[Goal of the exercise]
Write every entry out again with no changes, and leave the images behind.
----
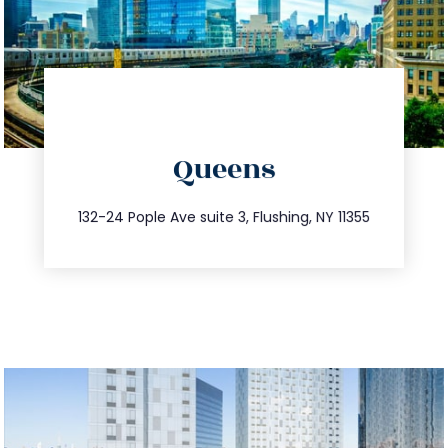
directions
Queens
info@trustsandestate.com
347.809.5539
132-24 Pople Ave suite 3, Flushing, NY 11355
----
[Solution below]
directions
Queens
info@trustsandestate.com
347.809.5539
132-24 Pople Ave suite 3, Flushing, NY 11355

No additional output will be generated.